_TASK INSTRUCTIONS_: Check every line below for the word "Internet" and give only the number of lines where it appears.
────────────────────────────────────────
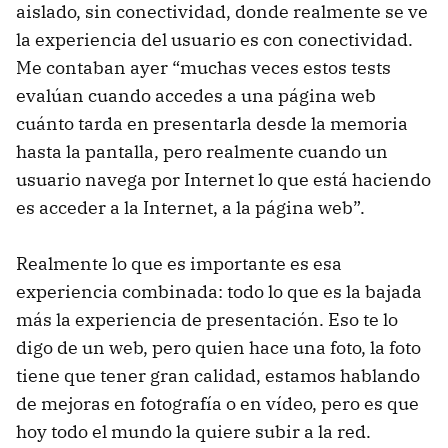
aislado, sin conectividad, donde realmente se ve
la experiencia del usuario es con conectividad.
Me contaban ayer “muchas veces estos tests
evalúan cuando accedes a una página web
cuánto tarda en presentarla desde la memoria
hasta la pantalla, pero realmente cuando un
usuario navega por Internet lo que está haciendo
es acceder a la Internet, a la página web”.
Realmente lo que es importante es esa
experiencia combinada: todo lo que es la bajada
más la experiencia de presentación. Eso te lo
digo de un web, pero quien hace una foto, la foto
tiene que tener gran calidad, estamos hablando
de mejoras en fotografía o en vídeo, pero es que
hoy todo el mundo la quiere subir a la red.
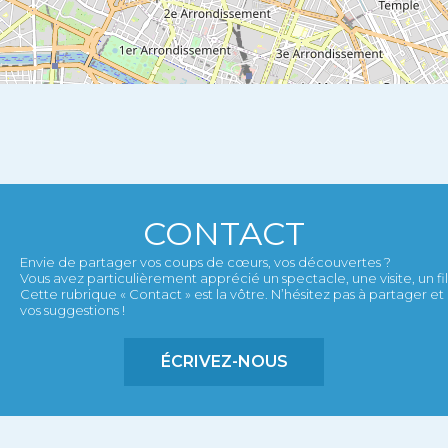
CONTACT
Envie de partager vos coups de cœurs, vos découvertes ?
Vous avez particulièrement apprécié un spectacle, une visite, un film,
Cette rubrique « Contact » est la vôtre. N’hésitez pas à partager 
vos suggestions !
ÉCRIVEZ-NOUS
────────────────────────────────────────
_ANSWER TO THIS EXERCISE_: 2